→ Study material:
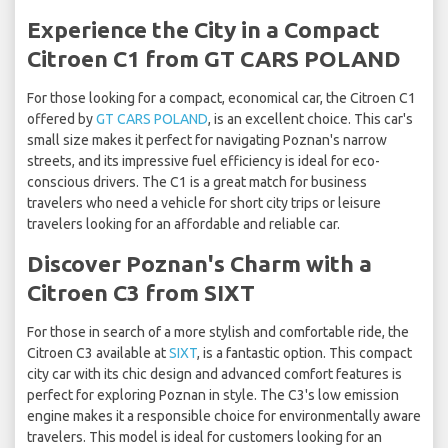
Experience the City in a Compact
Citroen C1 from GT CARS POLAND
For those looking for a compact, economical car, the Citroen C1
offered by
GT CARS POLAND
, is an excellent choice. This car's
small size makes it perfect for navigating Poznan's narrow
streets, and its impressive fuel efficiency is ideal for eco-
conscious drivers. The C1 is a great match for business
travelers who need a vehicle for short city trips or leisure
travelers looking for an affordable and reliable car.
Discover Poznan's Charm with a
Citroen C3 from SIXT
For those in search of a more stylish and comfortable ride, the
Citroen C3 available at
SIXT
, is a fantastic option. This compact
city car with its chic design and advanced comfort features is
perfect for exploring Poznan in style. The C3's low emission
engine makes it a responsible choice for environmentally aware
travelers. This model is ideal for customers looking for an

→ Problem to solve: Counting only lines that hold the word "looking", report how many there are in the listing above, as a number alone.

→ Task answer: 3